But even as we bury another paper publication, this one high end and historically choking with the most delicious verticals (food/wine) and attractive demographics, count on the New York Times to pick up the tradition of catering to the country estate crowd. Times' executives have clearly seen their own future and it consists entirely of penny-pinching, nervous, hundred-plus-millionaires.

We knew this just by peeking at the Sunday wedding announcements; I thought the VC and financial services industries back East were hurting but apparently they continue to partner and mate like voracious mice.

Then this past Saturday, the Times runs a story about the jittery net-worth elite where the writer "learned that the super-rich are just as concerned about the future as anyone else." Thank God we have company.

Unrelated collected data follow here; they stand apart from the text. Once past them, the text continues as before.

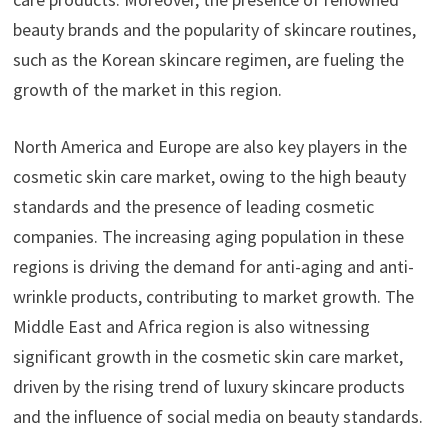
beauty brands and the popularity of skincare routines,
such as the Korean skincare regimen, are fueling the
growth of the market in this region.
North America and Europe are also key players in the
cosmetic skin care market, owing to the high beauty
standards and the presence of leading cosmetic
companies. The increasing aging population in these
regions is driving the demand for anti-aging and anti-
wrinkle products, contributing to market growth. The
Middle East and Africa region is also witnessing
significant growth in the cosmetic skin care market,
driven by the rising trend of luxury skincare products
and the influence of social media on beauty standards.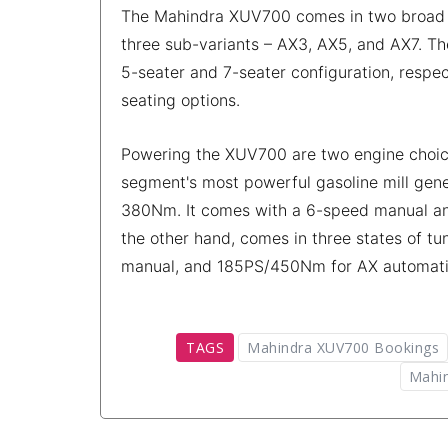
The Mahindra XUV700 comes in two broad tri
three sub-variants – AX3, AX5, and AX7. Th
5-seater and 7-seater configuration, respe
seating options.
Powering the XUV700 are two engine choices 
segment's most powerful gasoline mill gen
380Nm. It comes with a 6-speed manual and
the other hand, comes in three states of 
manual, and 185PS/450Nm for AX automati
TAGS
Mahindra XUV700 Bookings
Mahin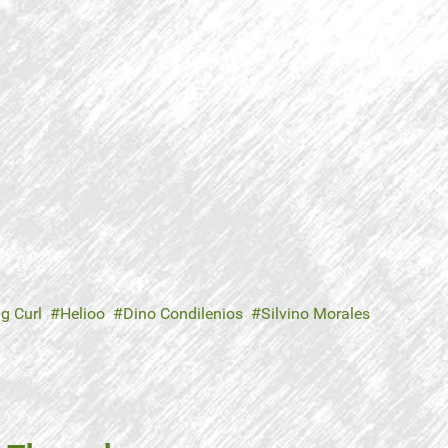
ig Curl
Helioo
Dino Condilenios
Silvino Morales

They're sleepless, the (figuratively) poor things, over the stammering economy, just like us.

Then I remembered that about a month ago the Times wrote another very long story about how "the "Super-Rich" are hitting "a Sobering Wall," causing some of them to downsize from palatial to merely extravagant. As the Times itself might determine in a typical paroxysm of self-reference, two pieces on the "super-rich" that close together in their pages must constitute a cultural trend.

Only the trend we can imagine here relates to the future of the Times itself, which is stewing in its own crock pot of debt and losses in the hundreds of millions of dollars.

So that's the new New York Times niche audience strategy: go WAY wealthy.

Even competitive New York media is confirming the intelligence of the Times' direction: New York magazine just ran an unofficial street survey, asking people, "If you've cut back your spending overall, why?" A huge 60 percent said they "just realized it was time to be smarter with their money."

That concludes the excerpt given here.